* Page segmentation data:
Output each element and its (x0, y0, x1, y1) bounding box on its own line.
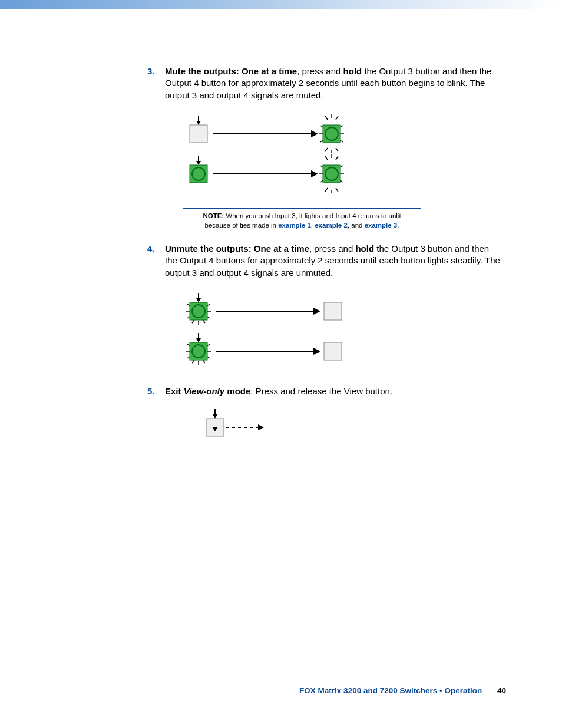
step-5-number: 5. (147, 386, 155, 397)
svg-point-21 (192, 167, 205, 180)
figure-view-svg (200, 408, 283, 449)
step-5-mode: View-only (184, 386, 224, 396)
step-4-text: Unmute the outputs: One at a time, press… (165, 243, 500, 278)
svg-point-50 (192, 305, 205, 318)
step-4-lead: Unmute the outputs: One at a time (165, 243, 309, 253)
footer-page-number: 40 (497, 686, 506, 695)
svg-rect-67 (324, 342, 342, 360)
step-3-hold: hold (343, 66, 362, 76)
svg-line-6 (336, 116, 338, 120)
svg-line-29 (325, 188, 328, 192)
step-4: 4. Unmute the outputs: One at a time, pr… (147, 243, 503, 375)
step-4-mid1: , press and (309, 243, 355, 253)
step-5-rest: : Press and release the View button. (250, 386, 392, 396)
svg-marker-69 (213, 414, 217, 419)
figure-mute-svg (183, 112, 359, 195)
svg-line-10 (325, 148, 328, 151)
step-4-number: 4. (147, 243, 155, 255)
note-link-ex1[interactable]: example 1 (278, 222, 311, 229)
svg-point-17 (325, 127, 338, 140)
note-comma-2: , and (348, 222, 365, 229)
svg-line-25 (336, 156, 338, 160)
step-3-lead: Mute the outputs: One at a time (165, 66, 297, 76)
step-3-mid1: , press and (297, 66, 343, 76)
note-dot: . (397, 222, 399, 229)
svg-line-30 (336, 188, 338, 192)
footer-title: FOX Matrix 3200 and 7200 Switchers • Ope… (299, 686, 482, 695)
svg-marker-19 (196, 161, 201, 165)
step-3: 3. Mute the outputs: One at a time, pres… (147, 65, 503, 233)
svg-marker-54 (196, 338, 201, 342)
svg-line-5 (325, 116, 328, 120)
step-3-number: 3. (147, 65, 155, 77)
svg-rect-2 (190, 125, 207, 143)
step-3-text: Mute the outputs: One at a time, press a… (165, 66, 491, 100)
svg-marker-73 (258, 424, 264, 430)
figure-mute (183, 112, 503, 197)
svg-rect-52 (324, 302, 342, 320)
figure-view (200, 408, 503, 452)
note-link-ex2[interactable]: example 2 (315, 222, 348, 229)
svg-line-11 (336, 148, 338, 151)
step-5-lead2: mode (224, 386, 250, 396)
step-5-lead: Exit (165, 386, 184, 396)
step-4-hold: hold (355, 243, 374, 253)
page-footer: FOX Matrix 3200 and 7200 Switchers • Ope… (0, 686, 562, 695)
figure-unmute (183, 289, 503, 375)
step-5: 5. Exit View-only mode: Press and releas… (147, 386, 503, 453)
top-header-bar (0, 0, 562, 9)
note-link-ex3[interactable]: example 3 (365, 222, 398, 229)
step-5-text: Exit View-only mode: Press and release t… (165, 386, 392, 396)
note-label: NOTE: (203, 212, 224, 219)
svg-marker-1 (196, 121, 201, 125)
page-content: 3. Mute the outputs: One at a time, pres… (0, 9, 562, 453)
figure-unmute-svg (183, 289, 359, 372)
svg-line-24 (325, 156, 328, 160)
svg-point-65 (192, 345, 205, 358)
svg-point-36 (325, 167, 338, 180)
note-box: NOTE: When you push Input 3, it lights a… (183, 208, 421, 233)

* TO DO: Return every entry word for word, but drop any pictures.

* OUTPUT BELOW:
Output each element and its (x0, y0, x1, y1) bounding box on its own line.
step-5-number: 5. (147, 386, 155, 397)
svg-point-21 (192, 167, 205, 180)
figure-view-svg (200, 408, 283, 449)
step-5-mode: View-only (184, 386, 224, 396)
step-4-text: Unmute the outputs: One at a time, press… (165, 243, 500, 278)
svg-point-50 (192, 305, 205, 318)
step-4-lead: Unmute the outputs: One at a time (165, 243, 309, 253)
footer-page-number: 40 (497, 686, 506, 695)
svg-rect-67 (324, 342, 342, 360)
step-3-hold: hold (343, 66, 362, 76)
svg-line-6 (336, 116, 338, 120)
svg-line-29 (325, 188, 328, 192)
step-4: 4. Unmute the outputs: One at a time, pr… (147, 243, 503, 375)
step-4-mid1: , press and (309, 243, 355, 253)
step-5-rest: : Press and release the View button. (250, 386, 392, 396)
svg-marker-69 (213, 414, 217, 419)
figure-mute-svg (183, 112, 359, 195)
svg-line-10 (325, 148, 328, 151)
step-4-number: 4. (147, 243, 155, 255)
note-link-ex1[interactable]: example 1 (278, 222, 311, 229)
svg-point-17 (325, 127, 338, 140)
note-comma-2: , and (348, 222, 365, 229)
svg-line-25 (336, 156, 338, 160)
step-3-lead: Mute the outputs: One at a time (165, 66, 297, 76)
step-3-mid1: , press and (297, 66, 343, 76)
note-dot: . (397, 222, 399, 229)
svg-line-30 (336, 188, 338, 192)
footer-title: FOX Matrix 3200 and 7200 Switchers • Ope… (299, 686, 482, 695)
svg-marker-19 (196, 161, 201, 165)
step-3: 3. Mute the outputs: One at a time, pres… (147, 65, 503, 233)
svg-marker-54 (196, 338, 201, 342)
svg-line-5 (325, 116, 328, 120)
step-3-number: 3. (147, 65, 155, 77)
svg-rect-2 (190, 125, 207, 143)
step-3-text: Mute the outputs: One at a time, press a… (165, 66, 491, 100)
svg-marker-73 (258, 424, 264, 430)
figure-mute (183, 112, 503, 197)
svg-rect-52 (324, 302, 342, 320)
figure-view (200, 408, 503, 452)
note-link-ex2[interactable]: example 2 (315, 222, 348, 229)
svg-line-11 (336, 148, 338, 151)
step-5-lead2: mode (224, 386, 250, 396)
step-5-lead: Exit (165, 386, 184, 396)
step-4-hold: hold (355, 243, 374, 253)
page-footer: FOX Matrix 3200 and 7200 Switchers • Ope… (0, 686, 562, 695)
figure-unmute (183, 289, 503, 375)
step-5: 5. Exit View-only mode: Press and releas… (147, 386, 503, 453)
top-header-bar (0, 0, 562, 9)
note-link-ex3[interactable]: example 3 (365, 222, 398, 229)
step-5-text: Exit View-only mode: Press and release t… (165, 386, 392, 396)
note-label: NOTE: (203, 212, 224, 219)
svg-marker-1 (196, 121, 201, 125)
page-content: 3. Mute the outputs: One at a time, pres… (0, 9, 562, 453)
figure-unmute-svg (183, 289, 359, 372)
svg-line-24 (325, 156, 328, 160)
svg-point-65 (192, 345, 205, 358)
svg-point-36 (325, 167, 338, 180)
note-box: NOTE: When you push Input 3, it lights a… (183, 208, 421, 233)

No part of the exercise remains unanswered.